Jazz Day: The Making of a Famous Photograph

by Roxanne Orgill

illustrated by Francis Vallejo

In 1958, a graphic designer named Art Kane had an idea: gather as many jazz players as possible in Harlem and take a photograph of them—for free. He put out the word and waited to see what would happen. The result is an iconic photograph published by “Esquire” magazine, now famous around the world. Jazz Day uses poems to tell the story of how the photograph was taken. These poems focus on particular aspects of the famous jazz musicians and of the not-so-famous kids living in the blocks of Harlem. Most of the jazz greats are represented here, including Thelonious Monk, Duke Ellington, Dizzy Gillespie, and Maxine Sullivan. The poems are mainly in free verse, and their rhythms echo the tempo of jazz. So do the illustrations, which are realistic and richly hued (do not forget to take off the dust jacket and admire the artwork on the hard cover). The book includes an “Author’s Note,” explaining the inspiration for the poems, biographies of some of the musicians, the legacy of the photograph in books and film, source notes, and a bibliography. A copy of the original photograph is included. The author and illustrator have managed to combine a great, true story with the poetic and visual arts to produce a book that will become a collector’s item for readers young and old.

Reviewer: Leona Illig

The Sun is also a Star

by Nicola Yoon

Natasha Kingsley and her family are about to be deported from New York City to Jamaica, but she has lived most of her life in the United States and doesn’t want to go back. Daniel Jae Ho Bae was born in the U.S., as was his older brother, Charles Jae Won Bae. Their parents are here legally; Natasha’s are not. The likelihood of Natasha and Daniel ever meeting seems very unlikely, but meet they do as Natasha makes one last ditch effort to turn the tide on her family’s deportation. Daniel is in Manhattan to be interviewed for admittance into Yale, not that he wants to go to Yale or become a doctor. He’d rather learn more about writing poetry. But they do meet and end up spending most of the day together. Daniel is open to falling in love with Natasha, but she keeps resisting. What’s the use she thinks, but she can’t help herself. In the end, Daniel takes her to the plane and watches her fly away. For a while they keep in touch, but time and distance finally take their toll on the relationship—until ten years later. The story is complex and, at first, it is difficult to follow who belongs in which family; but soon the reader figures out who belongs where and starts rooting for the star-crossed lovers. Like Ms. Yoon’s first book, Everything, Everything, this story will pull readers in. This book discusses some tough issues, such as the U.S. immigration laws, ethnic/culture differences, and “coincidences.”

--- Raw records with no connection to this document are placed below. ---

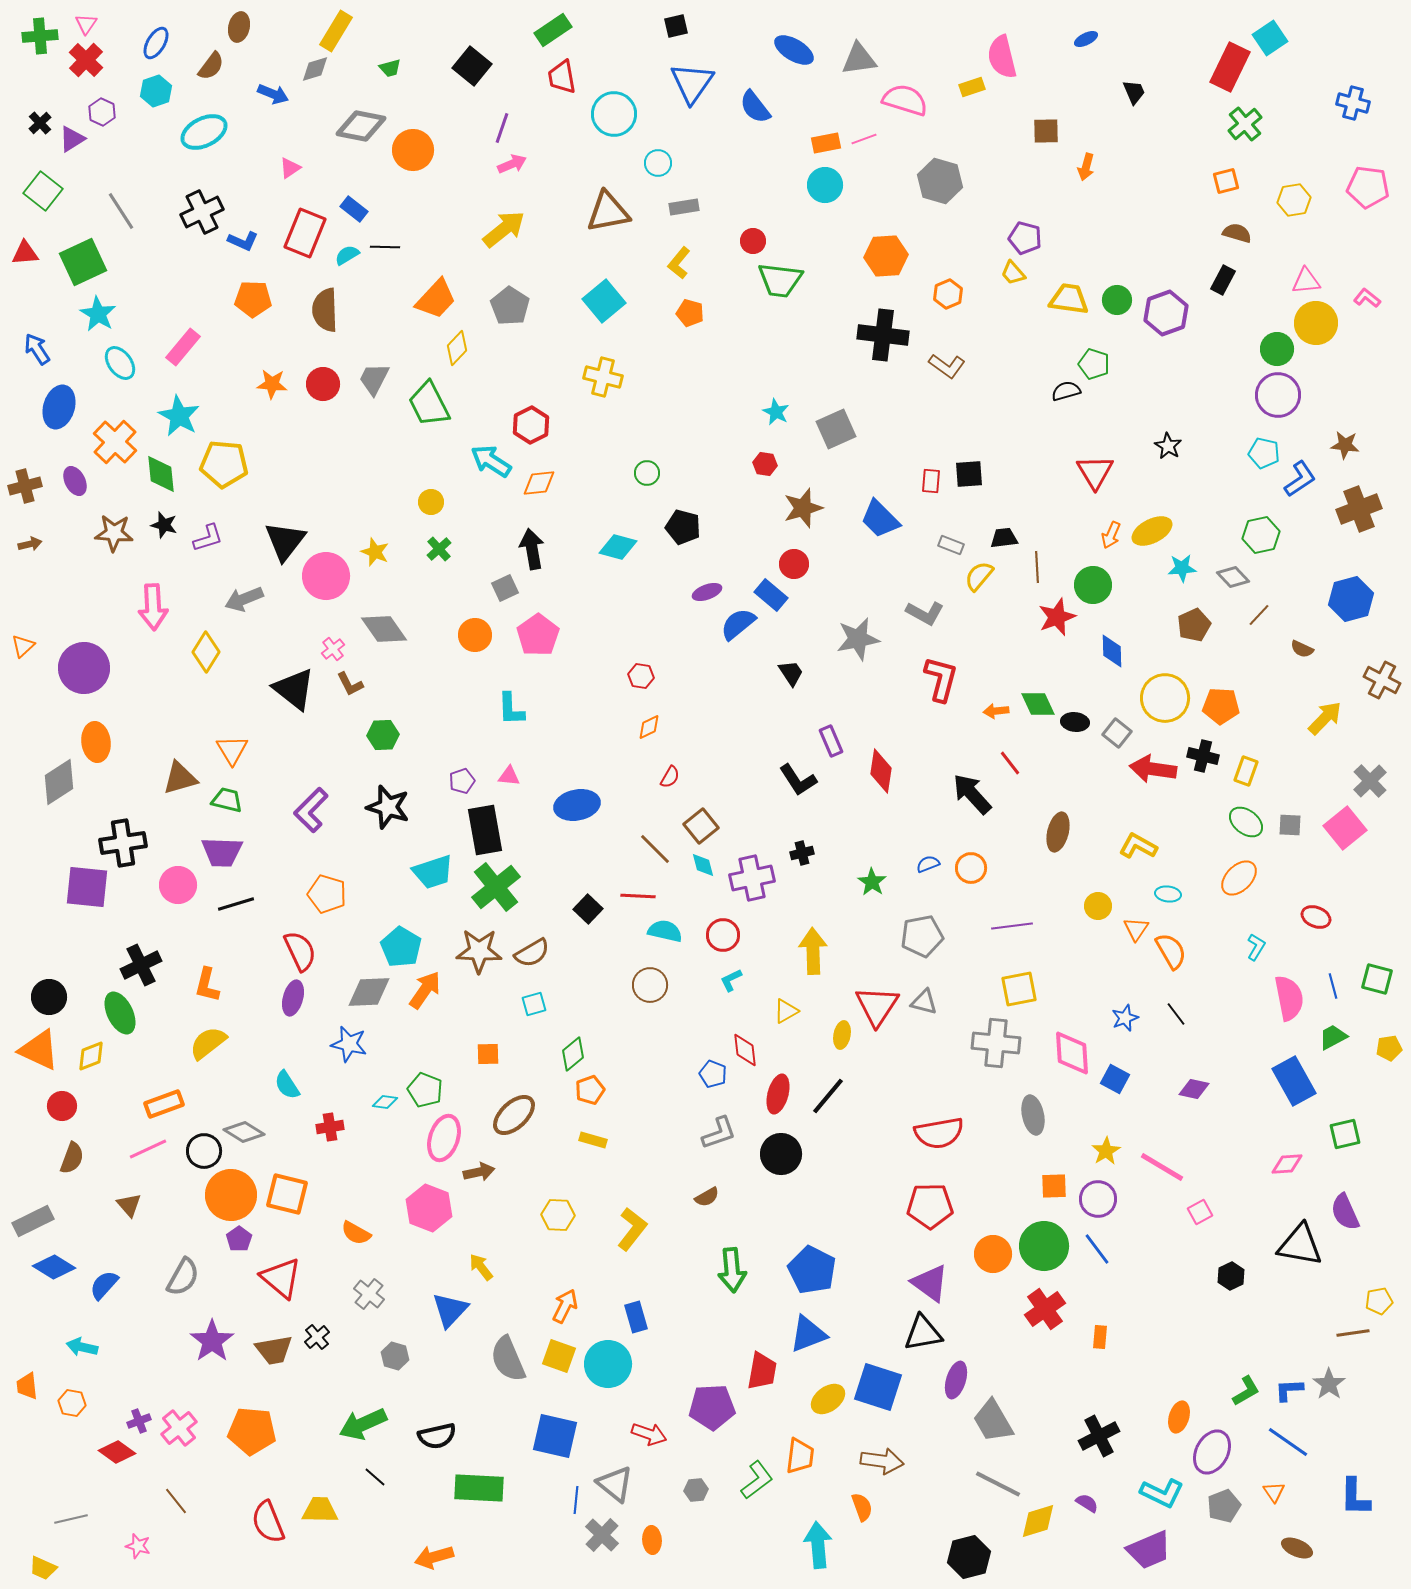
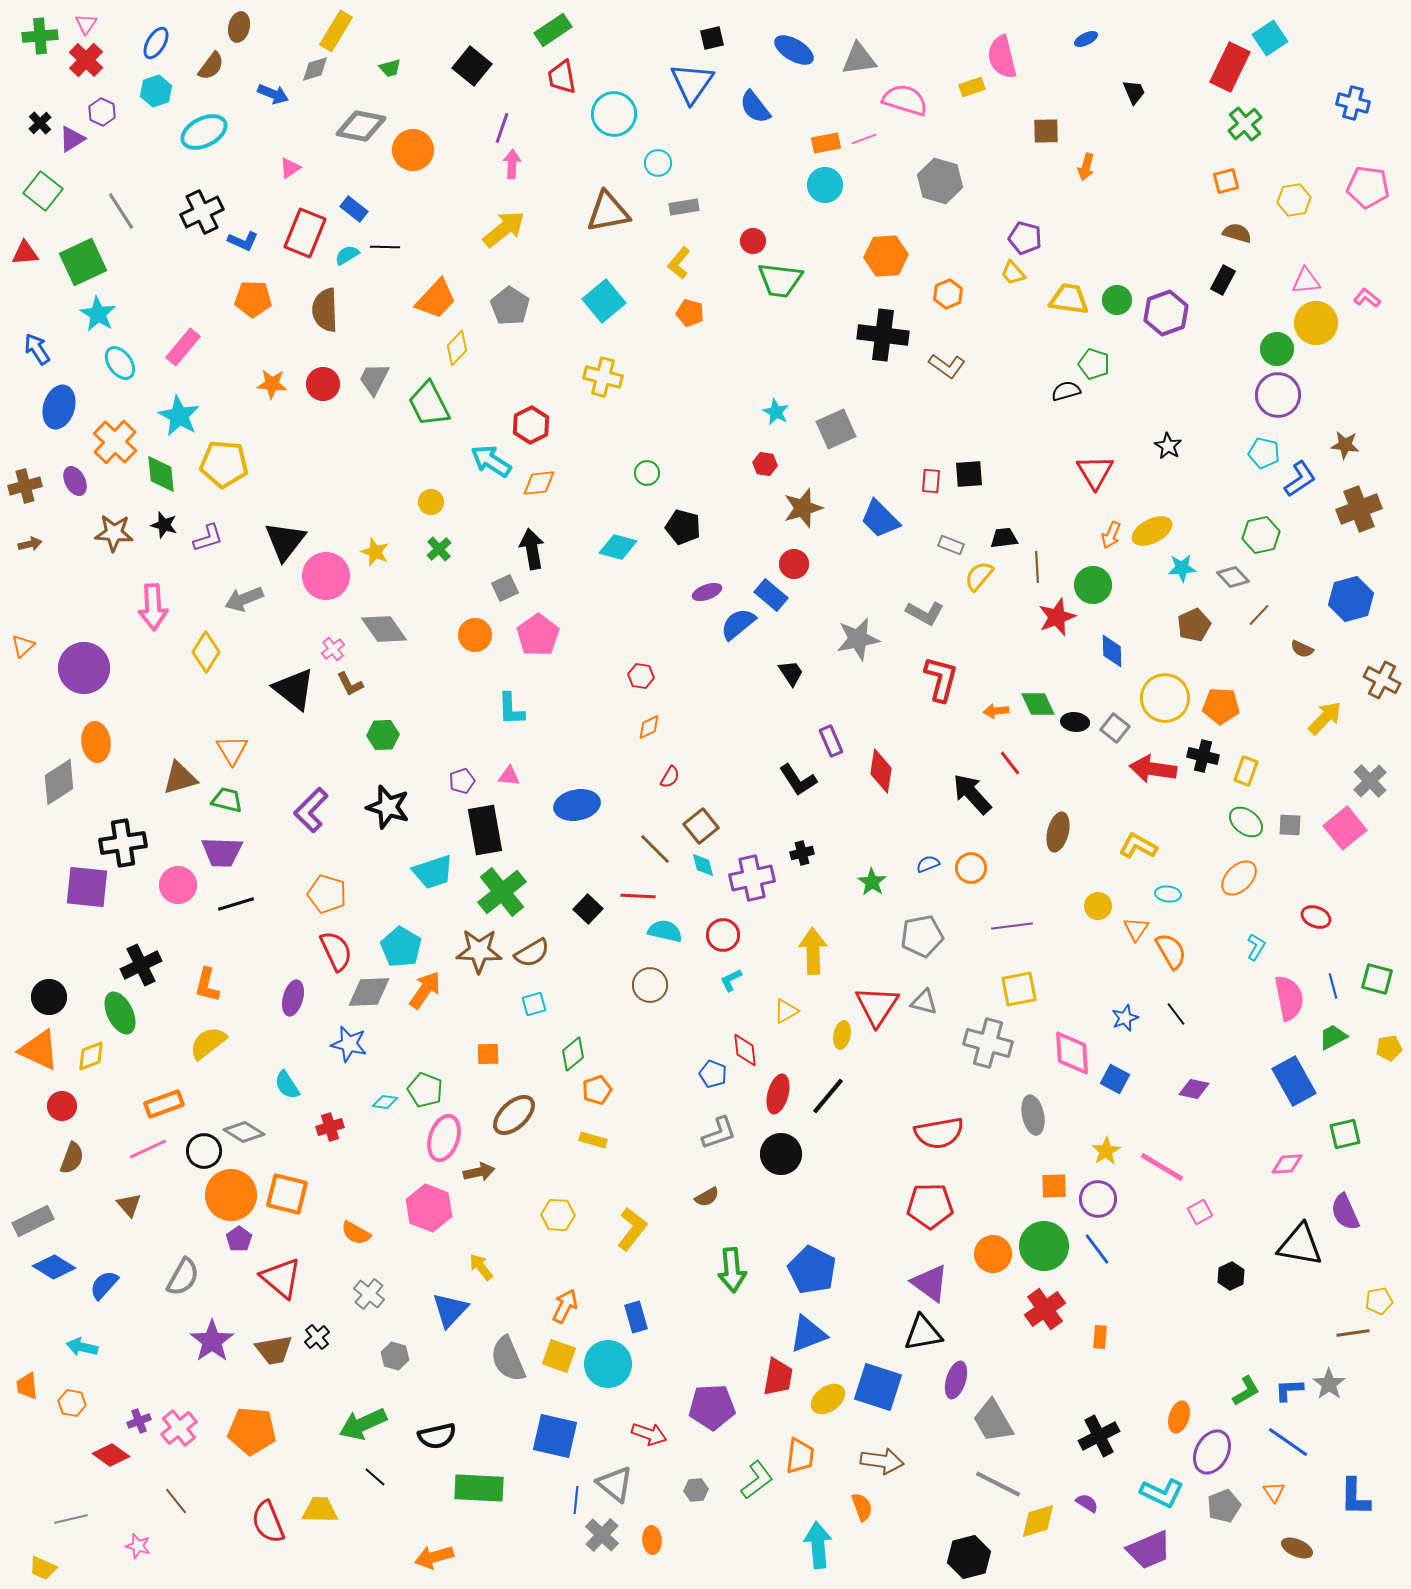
black square at (676, 26): moved 36 px right, 12 px down
pink arrow at (512, 164): rotated 64 degrees counterclockwise
gray square at (1117, 733): moved 2 px left, 5 px up
green cross at (496, 887): moved 6 px right, 5 px down
red semicircle at (300, 951): moved 36 px right
gray cross at (996, 1043): moved 8 px left; rotated 9 degrees clockwise
orange pentagon at (590, 1090): moved 7 px right
red cross at (330, 1127): rotated 8 degrees counterclockwise
red trapezoid at (762, 1371): moved 16 px right, 6 px down
red diamond at (117, 1452): moved 6 px left, 3 px down
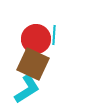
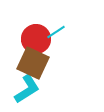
cyan line: moved 2 px right, 3 px up; rotated 54 degrees clockwise
brown square: moved 1 px up
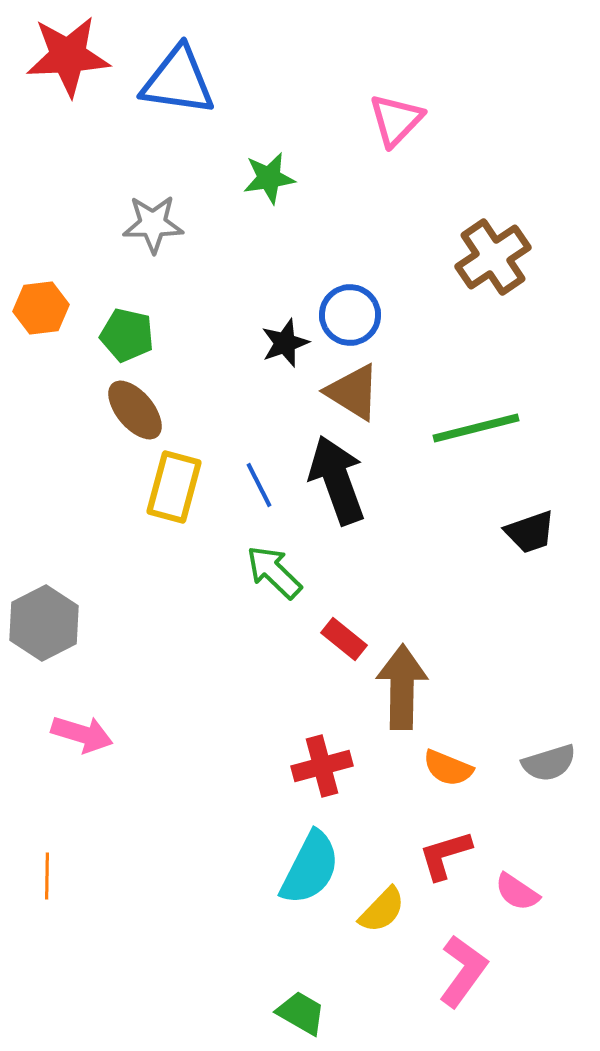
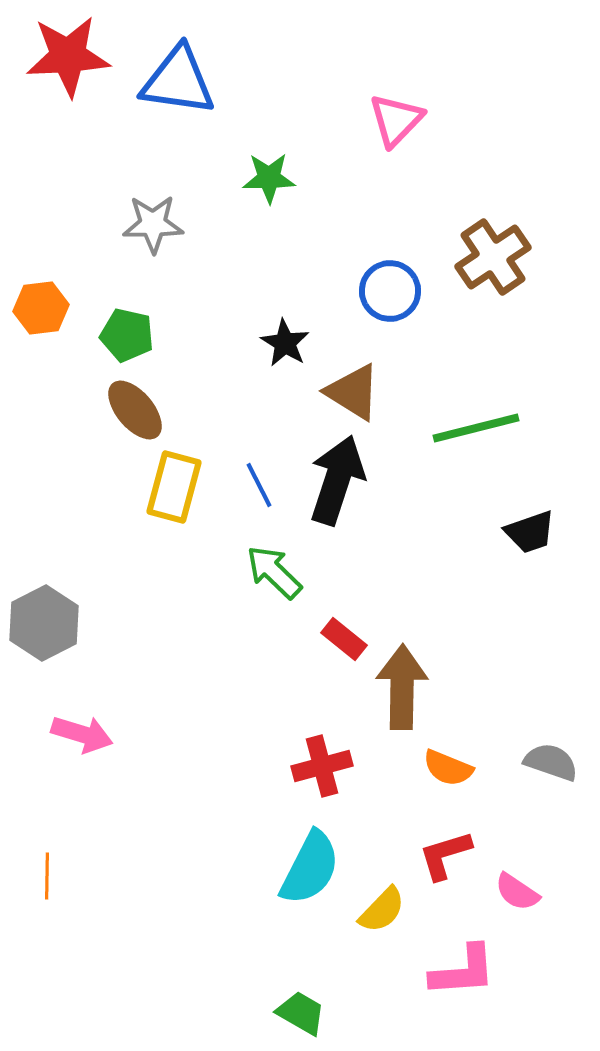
green star: rotated 8 degrees clockwise
blue circle: moved 40 px right, 24 px up
black star: rotated 21 degrees counterclockwise
black arrow: rotated 38 degrees clockwise
gray semicircle: moved 2 px right, 1 px up; rotated 144 degrees counterclockwise
pink L-shape: rotated 50 degrees clockwise
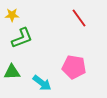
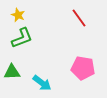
yellow star: moved 6 px right; rotated 24 degrees clockwise
pink pentagon: moved 9 px right, 1 px down
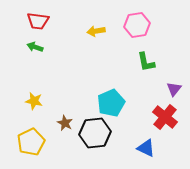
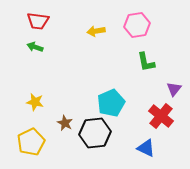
yellow star: moved 1 px right, 1 px down
red cross: moved 4 px left, 1 px up
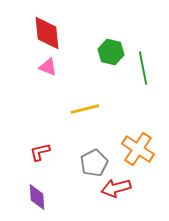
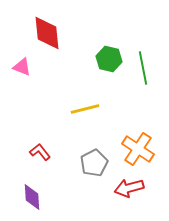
green hexagon: moved 2 px left, 7 px down
pink triangle: moved 26 px left
red L-shape: rotated 65 degrees clockwise
red arrow: moved 13 px right
purple diamond: moved 5 px left
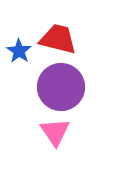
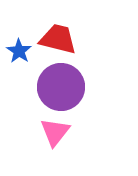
pink triangle: rotated 12 degrees clockwise
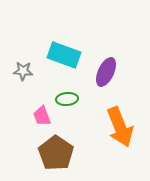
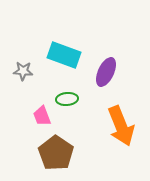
orange arrow: moved 1 px right, 1 px up
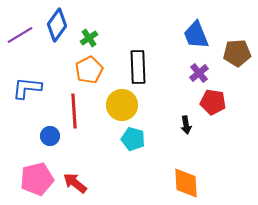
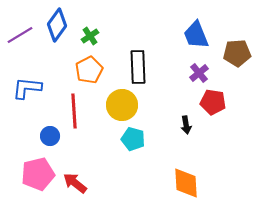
green cross: moved 1 px right, 2 px up
pink pentagon: moved 1 px right, 5 px up
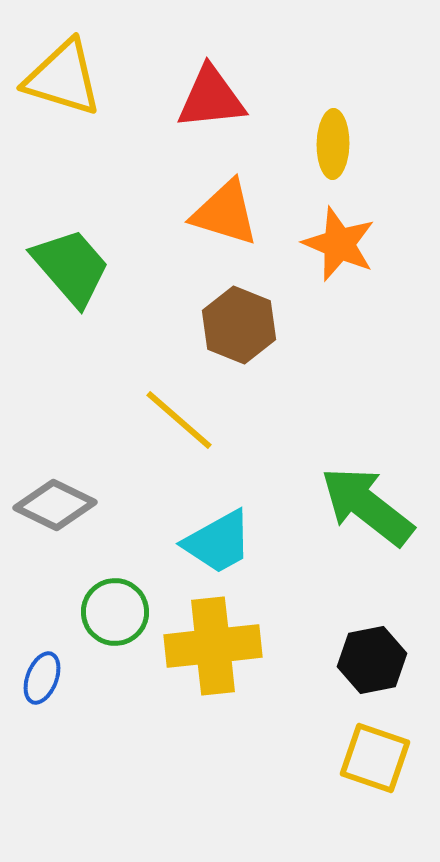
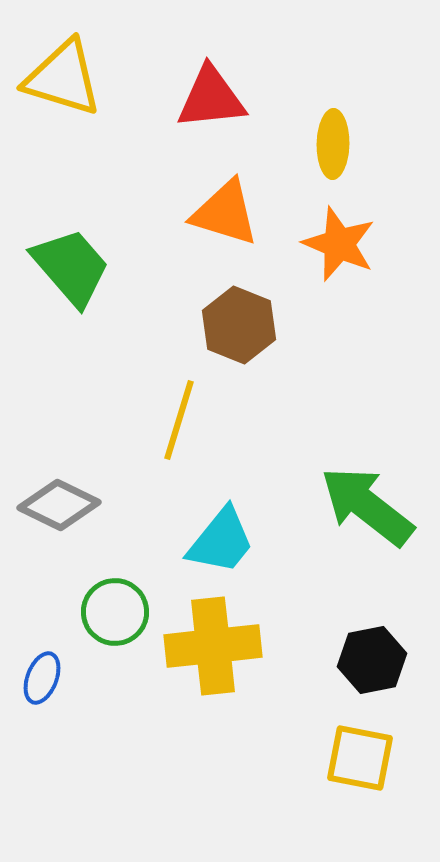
yellow line: rotated 66 degrees clockwise
gray diamond: moved 4 px right
cyan trapezoid: moved 3 px right, 1 px up; rotated 22 degrees counterclockwise
yellow square: moved 15 px left; rotated 8 degrees counterclockwise
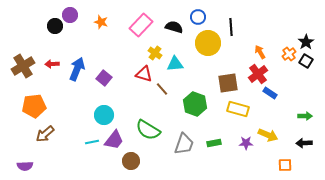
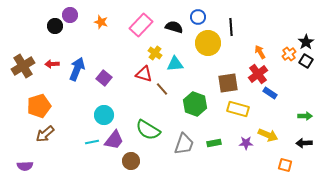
orange pentagon: moved 5 px right; rotated 10 degrees counterclockwise
orange square: rotated 16 degrees clockwise
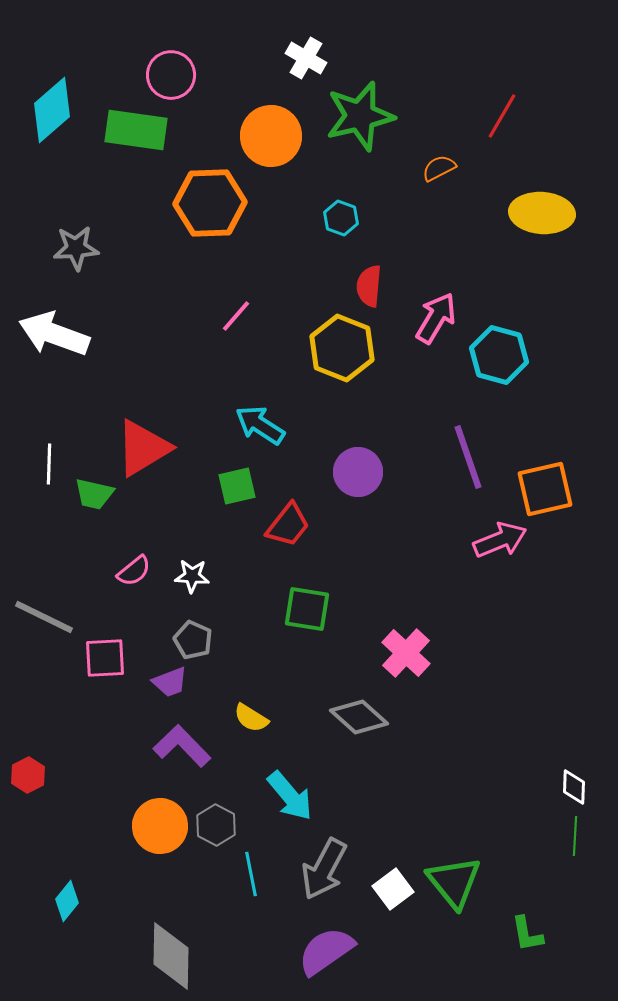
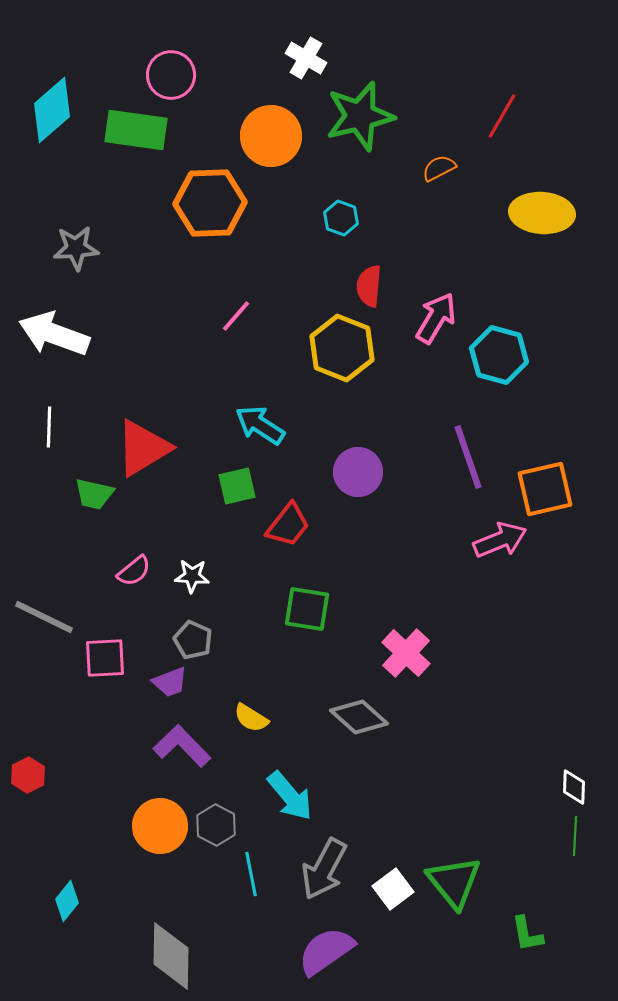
white line at (49, 464): moved 37 px up
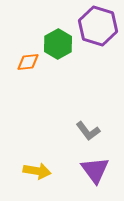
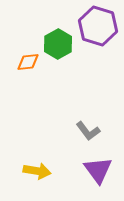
purple triangle: moved 3 px right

Reviewer: Sarah Maury Swan

Lift Your Light a Little Higher: The Story of Stephen Bishop: Slave-Explorer

 

by Heather Henson
illustrated by Bryan Collier

Stephen Bishop is a slave. Assigned by his master to explore Kentucky’s Mammoth Cave in 1838, Stephen has become an expert guide for tourists visiting the natural wonder. He has searched its trails, discovered eyeless fish and albino crayfish in its streams, and made the original detailed map of the explored parts—he was the first to cross a spot called the “Bottomless Pit.” Since little is known of Bishop besides his work, Henson presents him as he might want to speak to modern readers. Her poetic words convey his pride in his expertise, his fascination with the cave, and his utter frustration at being a slave. Only underground does he feel the dignity and authority that his knowledge gives him. He has even learned to read in the cave, as a result of tourists’ graffiti written with soot from candles on long sticks. (Visitors can still see his signature—“Stephen.”) Award-winning artist Collier employs a rich palette of browns and black for excursions underground, reserving blues and greens for time in the sun, as in portraits of Bishop, his wife Charlotte, and their son in front of the small slave house; especially beautiful is a page of collage framing Bishop’s face. Speaking directly to readers, he tells them that no one knows exactly how he died, but he’s still there as a spirit of the cave. “Sometimes you just got to lift your light a little higher…go beyond what’s written down to get to what’s been left untold.” Young (and older) readers can learn more from endnotes by Henson and Collier and from Elizabeth Mitchell’s novel, Journey to the Bottomless Pit (Scholastic, 2004) or, best of all, visiting Mammoth Cave National Park.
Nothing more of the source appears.